Voila mon chapitre deux! J'espère qu'il vous plaira.

Mercii à ceux qui m'ont laisser des commentaires et qui suivent mon histoire. Ca me fait vraiment beaucoup plaisir!

Je suis par contre horriblement désolée si mes textes contiennent des fautes d'orthographes. J'essaye de faire attention mais ça n'a jamais été mon fort. Désolée...

Voila je vous laisse lire!

sssssssssssssssssssssssssssssssssssssssssssssssssssssssssssssssss

Chapitre 2:

Ma tête me lance horriblement. Elle pulse comme si mon cerveau, trop grand pour ma pauvre boite crânienne, tentait de s'échapper par n'importe qu'elle moyen.

Ainsi donc, je ne suis pas morte. Je ne sais pas si je dois me réjouir. Après tout, j'ai perdu. Je me suis fait rétamer, crasée, complètement annihilée.

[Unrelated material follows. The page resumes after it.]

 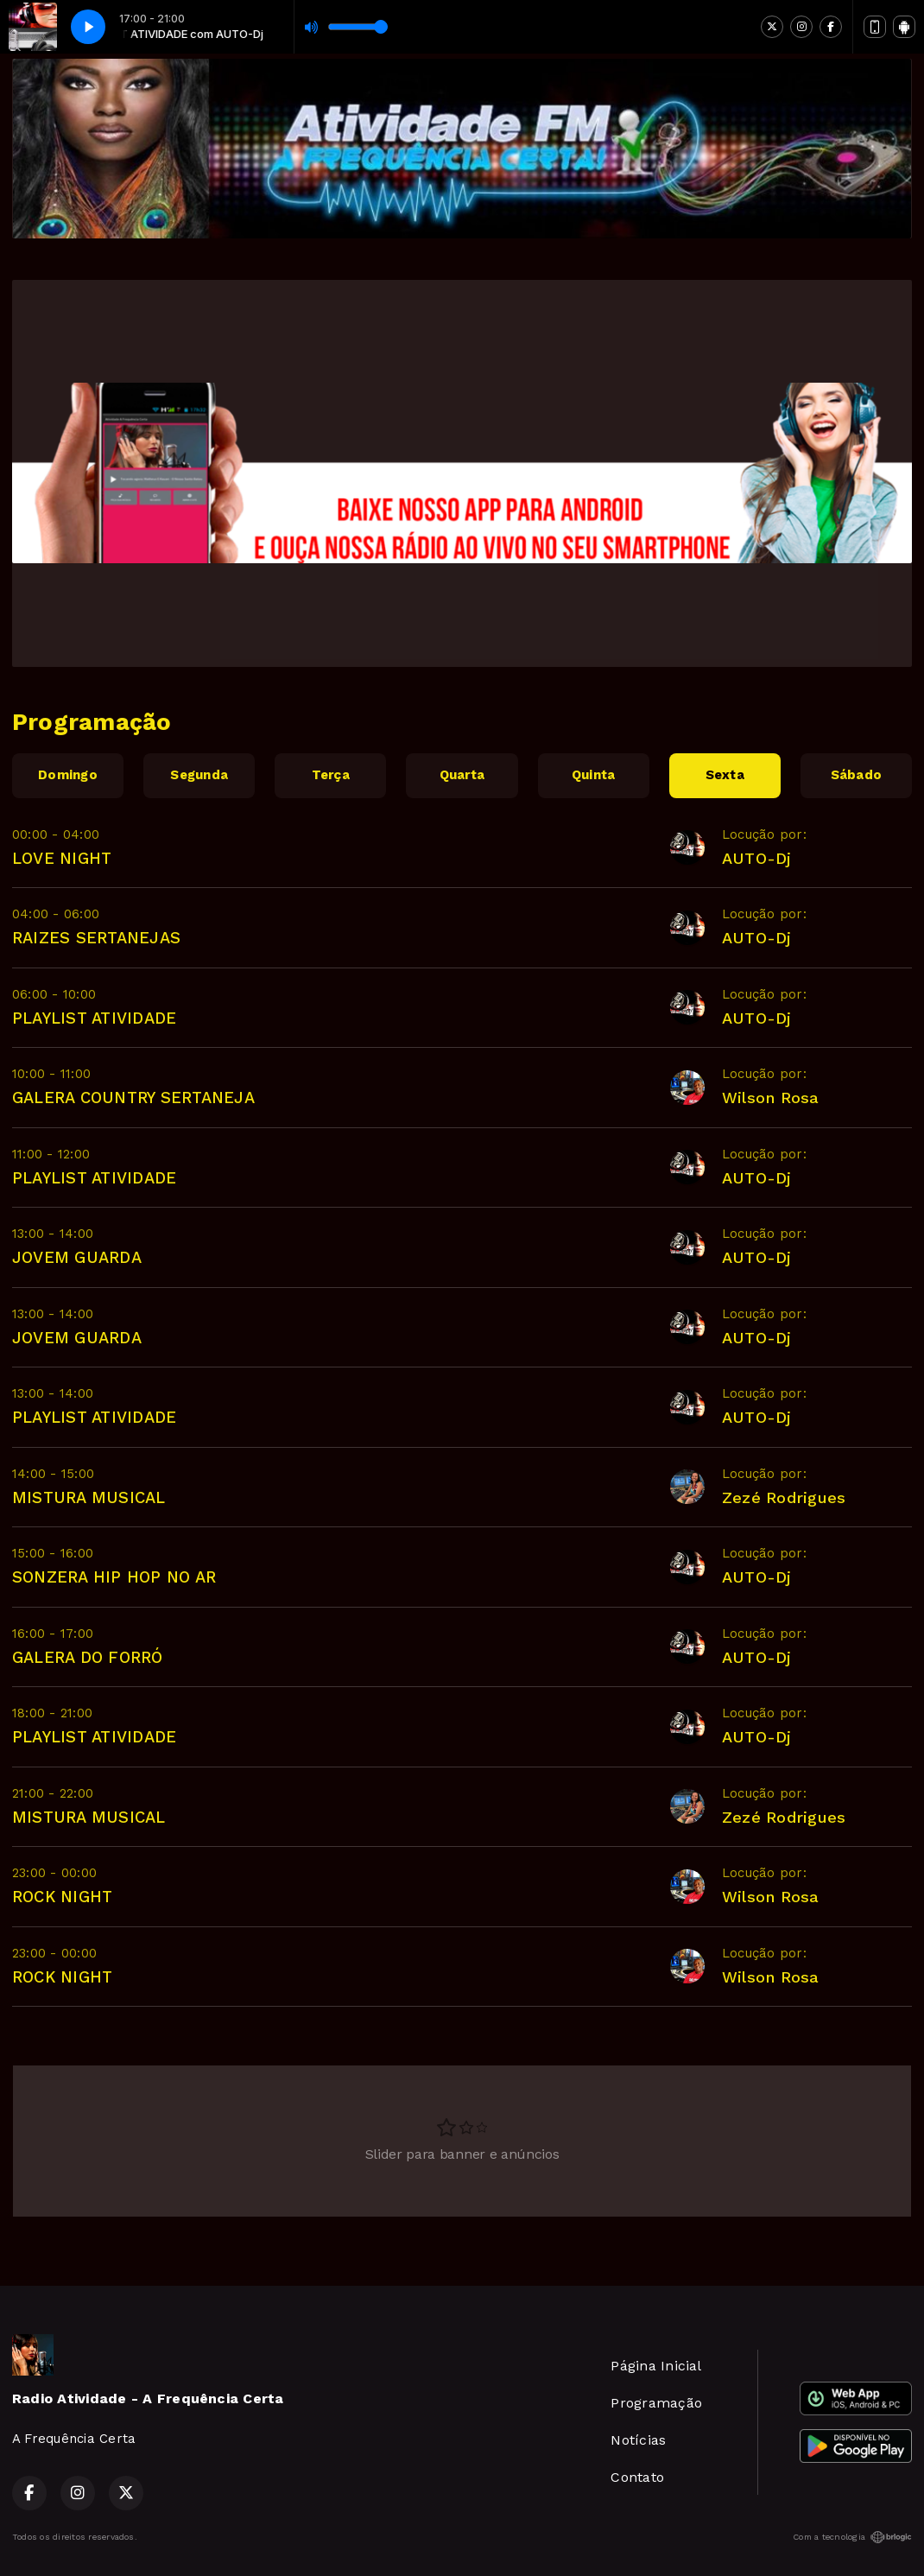 What do you see at coordinates (96, 938) in the screenshot?
I see `RAIZES SERTANEJAS` at bounding box center [96, 938].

Soupirant, je tente de reprendre pied dans la réalité et d'ouvrir les yeux. Mes paupières vibrent mais refusent de m'obéir. Je persiste, butée, mais fini par me rendre a l'évidence. Mes paupières me semblent trop lourdes pour que je songe à simplement entrouvrir les yeux. J'abandonne de mauvaise grâce.

Ne pouvant pas voir je décide de me concentrer sur mes autres sens pour avoir une idée du lieu ou je me trouve.

Déjà, il ne fait pas très chaud. Il fait même presque froid. L'air embaume les produit antiseptique, les médicament, ainsi qu'autre chose que je ne parvient pas à identifier. Je dois me trouver dans un hôpital ou une infirmerie. J'entends aussi le bruit incessant d'une machine sensée contrôler mon rythme cardiaque. Les sons stridents me vrillent les tympans. Agacent… Cependant, le bruit semble se répercuter sur les parois. C'est très étrange. Je sens aussi la piece tanguer légèrement. Je dois être sur un bateau. De temps en temps je sens de petites secousses secouer tout ce qui n'est pas fixé au sol ou au mur de la piece.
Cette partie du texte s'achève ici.